▶ _EXERCISE DIRECTIONS_: Return the full listing word for word, but drop every picture from it.

▶ _RECORD SET_:
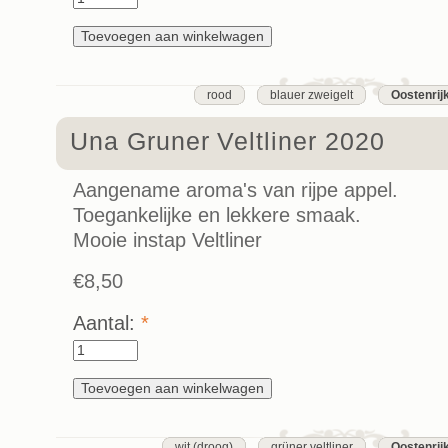
rood
blauer zweigelt
Oostenrij
Una Gruner Veltliner 2020
Aangename aroma's van rijpe appel.
Toegankelijke en lekkere smaak.
Mooie instap Veltliner
€8,50
Aantal:
*
wit (droog)
grüner veltliner
Oostenrij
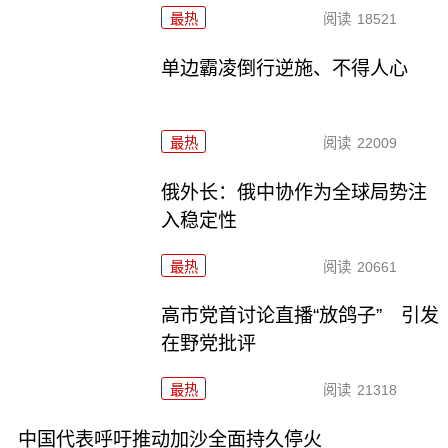
最热
阅读
18521
单边霸凌倒行逆施、不得人心
最热
阅读
22009
俄外长：俄中协作为全球局势注
入稳定性
最热
阅读
20661
高市党首讨论直播“放鸽子” 引发
在野党批评
最热
阅读
21318
中国代表呼吁推动加沙全面持久停火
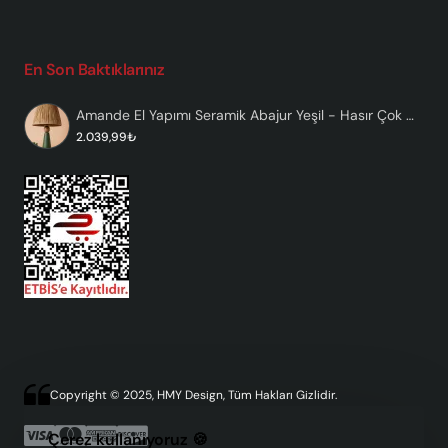
En Son Baktıklarınız
Amande El Yapımı Seramik Abajur Yeşil - Hasır Çok Renkli
2.039,99₺
Copyright © 2025, HMY Design, Tüm Hakları Gizlidir.
Çerez kullanıyoruz 🍪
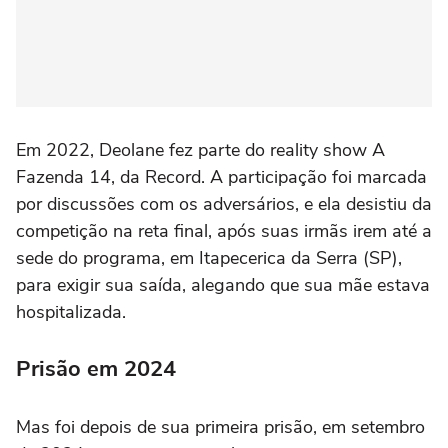
Em 2022, Deolane fez parte do reality show A
Fazenda 14, da Record. A participação foi marcada
por discussões com os adversários, e ela desistiu da
competição na reta final, após suas irmãs irem até a
sede do programa, em Itapecerica da Serra (SP),
para exigir sua saída, alegando que sua mãe estava
hospitalizada.
Prisão em 2024
Mas foi depois de sua primeira prisão, em setembro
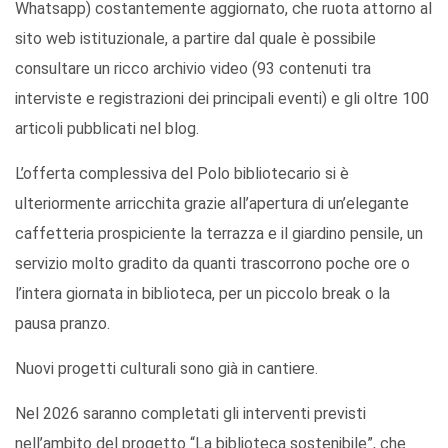
Whatsapp) costantemente aggiornato, che ruota attorno al
sito web istituzionale, a partire dal quale è possibile
consultare un ricco archivio video (93 contenuti tra
interviste e registrazioni dei principali eventi) e gli oltre 100
articoli pubblicati nel blog.
L’offerta complessiva del Polo bibliotecario si è
ulteriormente arricchita grazie all’apertura di un’elegante
caffetteria prospiciente la terrazza e il giardino pensile, un
servizio molto gradito da quanti trascorrono poche ore o
l’intera giornata in biblioteca, per un piccolo break o la
pausa pranzo.
Nuovi progetti culturali sono già in cantiere.
Nel 2026 saranno completati gli interventi previsti
nell’ambito del progetto “La biblioteca sostenibile”, che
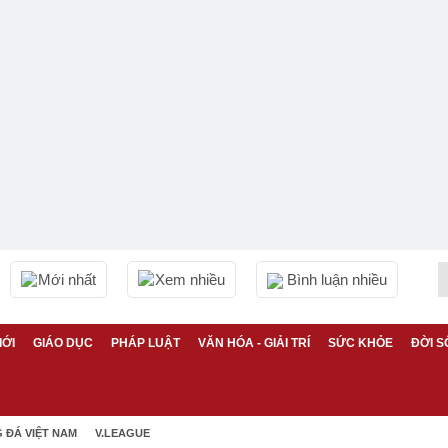
Mới nhất
Xem nhiều
Bình luận nhiều
IỚI
GIÁO DỤC
PHÁP LUẬT
VĂN HÓA - GIẢI TRÍ
SỨC KHỎE
ĐỜI S
 ĐÁ VIỆT NAM
V.LEAGUE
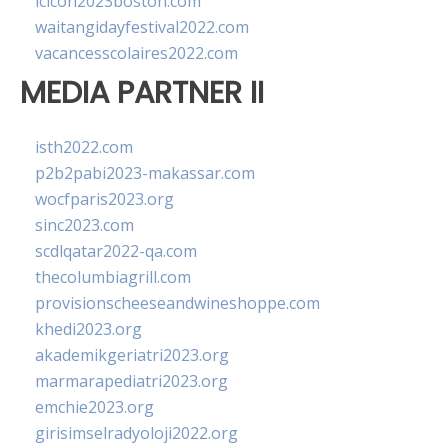
lcicon2023boston.com
waitangidayfestival2022.com
vacancesscolaires2022.com
MEDIA PARTNER II
isth2022.com
p2b2pabi2023-makassar.com
wocfparis2023.org
sinc2023.com
scdlqatar2022-qa.com
thecolumbiagrill.com
provisionscheeseandwineshoppe.com
khedi2023.org
akademikgeriatri2023.org
marmarapediatri2023.org
emchie2023.org
girisimselradyoloji2022.org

▶ _TASK SOLUTION_:
rood
blauer zweigelt
Oostenrij
Una Gruner Veltliner 2020
Aangename aroma's van rijpe appel.
Toegankelijke en lekkere smaak.
Mooie instap Veltliner
€8,50
Aantal:
*
wit (droog)
grüner veltliner
Oostenrij
最热
阅读
18521
单边霸凌倒行逆施、不得人心
最热
阅读
22009
俄外长：俄中协作为全球局势注
入稳定性
最热
阅读
20661
高市党首讨论直播“放鸽子” 引发
在野党批评
最热
阅读
21318
中国代表呼吁推动加沙全面持久停火
En Son Baktıklarınız
Amande El Yapımı Seramik Abajur Yeşil - Hasır Çok Renkli
2.039,99₺
Copyright © 2025, HMY Design, Tüm Hakları Gizlidir.
Çerez kullanıyoruz 🍪
Em 2022, Deolane fez parte do reality show A
Fazenda 14, da Record. A participação foi marcada
por discussões com os adversários, e ela desistiu da
competição na reta final, após suas irmãs irem até a
sede do programa, em Itapecerica da Serra (SP),
para exigir sua saída, alegando que sua mãe estava
hospitalizada.
Prisão em 2024
Mas foi depois de sua primeira prisão, em setembro
Whatsapp) costantemente aggiornato, che ruota attorno al
sito web istituzionale, a partire dal quale è possibile
consultare un ricco archivio video (93 contenuti tra
interviste e registrazioni dei principali eventi) e gli oltre 100
articoli pubblicati nel blog.
L’offerta complessiva del Polo bibliotecario si è
ulteriormente arricchita grazie all’apertura di un’elegante
caffetteria prospiciente la terrazza e il giardino pensile, un
servizio molto gradito da quanti trascorrono poche ore o
l’intera giornata in biblioteca, per un piccolo break o la
pausa pranzo.
Nuovi progetti culturali sono già in cantiere.
Nel 2026 saranno completati gli interventi previsti
nell’ambito del progetto “La biblioteca sostenibile”, che
Mới nhất
Xem nhiều
Bình luận nhiều
IỚI
GIÁO DỤC
PHÁP LUẬT
VĂN HÓA - GIẢI TRÍ
SỨC KHỎE
ĐỜI S
 ĐÁ VIỆT NAM
V.LEAGUE
lcicon2023boston.com
waitangidayfestival2022.com
vacancesscolaires2022.com
MEDIA PARTNER II
isth2022.com
p2b2pabi2023-makassar.com
wocfparis2023.org
sinc2023.com
scdlqatar2022-qa.com
thecolumbiagrill.com
provisionscheeseandwineshoppe.com
khedi2023.org
akademikgeriatri2023.org
marmarapediatri2023.org
emchie2023.org
girisimselradyoloji2022.org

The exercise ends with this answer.